**Task description**
The records follow. Copy each one exactly.

**Data extract**
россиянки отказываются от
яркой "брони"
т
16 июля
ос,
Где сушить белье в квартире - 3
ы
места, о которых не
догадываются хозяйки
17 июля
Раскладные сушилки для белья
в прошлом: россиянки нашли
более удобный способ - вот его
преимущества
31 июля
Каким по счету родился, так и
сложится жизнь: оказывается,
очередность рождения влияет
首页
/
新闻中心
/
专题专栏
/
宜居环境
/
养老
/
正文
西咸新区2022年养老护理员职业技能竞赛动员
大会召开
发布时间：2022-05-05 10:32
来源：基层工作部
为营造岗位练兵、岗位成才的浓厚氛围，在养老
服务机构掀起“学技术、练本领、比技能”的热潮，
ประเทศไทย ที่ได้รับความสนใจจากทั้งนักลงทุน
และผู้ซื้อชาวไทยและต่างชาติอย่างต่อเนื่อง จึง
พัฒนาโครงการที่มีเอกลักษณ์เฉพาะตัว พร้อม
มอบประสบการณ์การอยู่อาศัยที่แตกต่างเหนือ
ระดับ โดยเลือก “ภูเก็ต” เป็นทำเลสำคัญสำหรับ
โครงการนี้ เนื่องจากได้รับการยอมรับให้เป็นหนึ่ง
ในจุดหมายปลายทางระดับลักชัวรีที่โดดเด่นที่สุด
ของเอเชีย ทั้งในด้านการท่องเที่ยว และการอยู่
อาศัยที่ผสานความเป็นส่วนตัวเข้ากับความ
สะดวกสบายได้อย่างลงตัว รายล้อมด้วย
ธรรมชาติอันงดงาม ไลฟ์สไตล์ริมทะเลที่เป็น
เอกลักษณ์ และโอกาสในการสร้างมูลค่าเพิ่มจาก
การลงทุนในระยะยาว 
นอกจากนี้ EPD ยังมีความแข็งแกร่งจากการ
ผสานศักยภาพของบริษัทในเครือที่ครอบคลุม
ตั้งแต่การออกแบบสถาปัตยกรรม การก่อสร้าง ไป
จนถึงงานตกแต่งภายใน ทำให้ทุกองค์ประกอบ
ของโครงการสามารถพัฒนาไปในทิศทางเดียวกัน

**Response area**
россиянки отказываются от
яркой "брони"
т
16 июля
ос,
Где сушить белье в квартире - 3
ы
места, о которых не
догадываются хозяйки
17 июля
Раскладные сушилки для белья
в прошлом: россиянки нашли
более удобный способ - вот его
преимущества
31 июля
Каким по счету родился, так и
сложится жизнь: оказывается,
очередность рождения влияет
首页
/
新闻中心
/
专题专栏
/
宜居环境
/
养老
/
正文
西咸新区2022年养老护理员职业技能竞赛动员
大会召开
发布时间：2022-05-05 10:32
来源：基层工作部
为营造岗位练兵、岗位成才的浓厚氛围，在养老
服务机构掀起“学技术、练本领、比技能”的热潮，
ประเทศไทย ที่ได้รับความสนใจจากทั้งนักลงทุน
และผู้ซื้อชาวไทยและต่างชาติอย่างต่อเนื่อง จึง
พัฒนาโครงการที่มีเอกลักษณ์เฉพาะตัว พร้อม
มอบประสบการณ์การอยู่อาศัยที่แตกต่างเหนือ
ระดับ โดยเลือก “ภูเก็ต” เป็นทำเลสำคัญสำหรับ
โครงการนี้ เนื่องจากได้รับการยอมรับให้เป็นหนึ่ง
ในจุดหมายปลายทางระดับลักชัวรีที่โดดเด่นที่สุด
ของเอเชีย ทั้งในด้านการท่องเที่ยว และการอยู่
อาศัยที่ผสานความเป็นส่วนตัวเข้ากับความ
สะดวกสบายได้อย่างลงตัว รายล้อมด้วย
ธรรมชาติอันงดงาม ไลฟ์สไตล์ริมทะเลที่เป็น
เอกลักษณ์ และโอกาสในการสร้างมูลค่าเพิ่มจาก
การลงทุนในระยะยาว 
นอกจากนี้ EPD ยังมีความแข็งแกร่งจากการ
ผสานศักยภาพของบริษัทในเครือที่ครอบคลุม
ตั้งแต่การออกแบบสถาปัตยกรรม การก่อสร้าง ไป
จนถึงงานตกแต่งภายใน ทำให้ทุกองค์ประกอบ
ของโครงการสามารถพัฒนาไปในทิศทางเดียวกัน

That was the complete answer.